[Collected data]
= = =

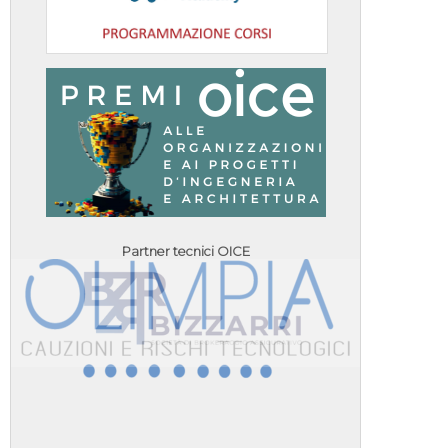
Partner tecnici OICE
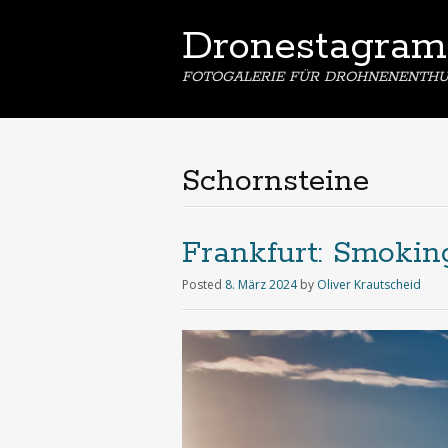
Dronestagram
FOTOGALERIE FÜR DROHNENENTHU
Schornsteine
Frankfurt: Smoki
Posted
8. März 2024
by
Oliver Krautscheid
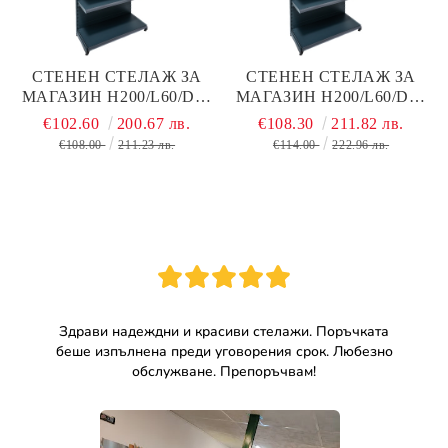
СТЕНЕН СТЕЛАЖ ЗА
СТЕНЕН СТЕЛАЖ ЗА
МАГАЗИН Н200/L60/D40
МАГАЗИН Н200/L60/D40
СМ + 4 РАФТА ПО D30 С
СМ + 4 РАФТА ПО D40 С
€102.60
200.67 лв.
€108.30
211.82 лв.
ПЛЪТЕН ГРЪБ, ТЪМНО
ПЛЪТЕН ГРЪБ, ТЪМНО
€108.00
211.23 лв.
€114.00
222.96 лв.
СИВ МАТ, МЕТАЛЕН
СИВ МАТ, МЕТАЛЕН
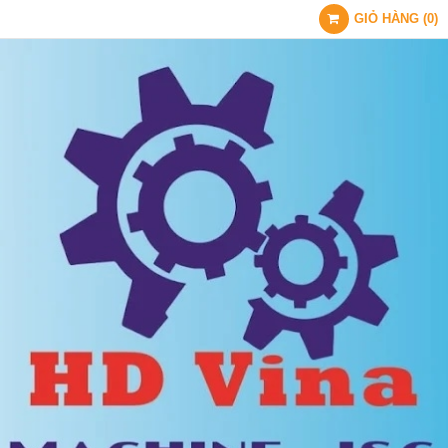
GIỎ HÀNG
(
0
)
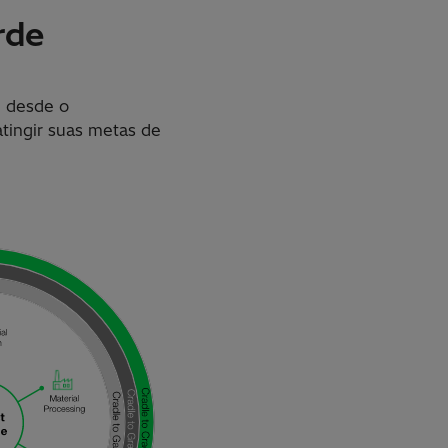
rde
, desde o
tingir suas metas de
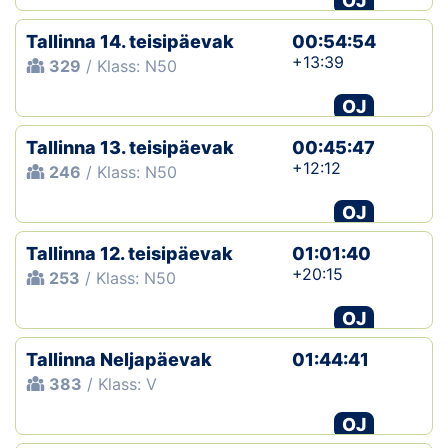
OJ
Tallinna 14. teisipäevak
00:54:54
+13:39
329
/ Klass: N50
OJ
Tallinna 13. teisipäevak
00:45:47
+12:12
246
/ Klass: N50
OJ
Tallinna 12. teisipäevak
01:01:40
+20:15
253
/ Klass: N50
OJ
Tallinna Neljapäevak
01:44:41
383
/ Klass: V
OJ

= = =

• [ASSIGNMENT]
Reproduce the data above exactly, leaving out any picture in it.

• [PROBLEM SOLUTION]
Partner tecnici OICE
Dronestagram
FOTOGALERIE FÜR DROHNENENTHU
Schornsteine
Frankfurt: Smoki
Posted
8. März 2024
by
Oliver Krautscheid
СТЕНЕН СТЕЛАЖ ЗА
СТЕНЕН СТЕЛАЖ ЗА
МАГАЗИН Н200/L60/D40
МАГАЗИН Н200/L60/D40
СМ + 4 РАФТА ПО D30 С
СМ + 4 РАФТА ПО D40 С
€102.60
200.67 лв.
€108.30
211.82 лв.
ПЛЪТЕН ГРЪБ, ТЪМНО
ПЛЪТЕН ГРЪБ, ТЪМНО
€108.00
211.23 лв.
€114.00
222.96 лв.
СИВ МАТ, МЕТАЛЕН
СИВ МАТ, МЕТАЛЕН
GIỎ HÀNG
(
0
)
rde
, desde o
tingir suas metas de
OJ
Tallinna 14. teisipäevak
00:54:54
+13:39
329
/ Klass: N50
OJ
Tallinna 13. teisipäevak
00:45:47
+12:12
246
/ Klass: N50
OJ
Tallinna 12. teisipäevak
01:01:40
+20:15
253
/ Klass: N50
OJ
Tallinna Neljapäevak
01:44:41
383
/ Klass: V
OJ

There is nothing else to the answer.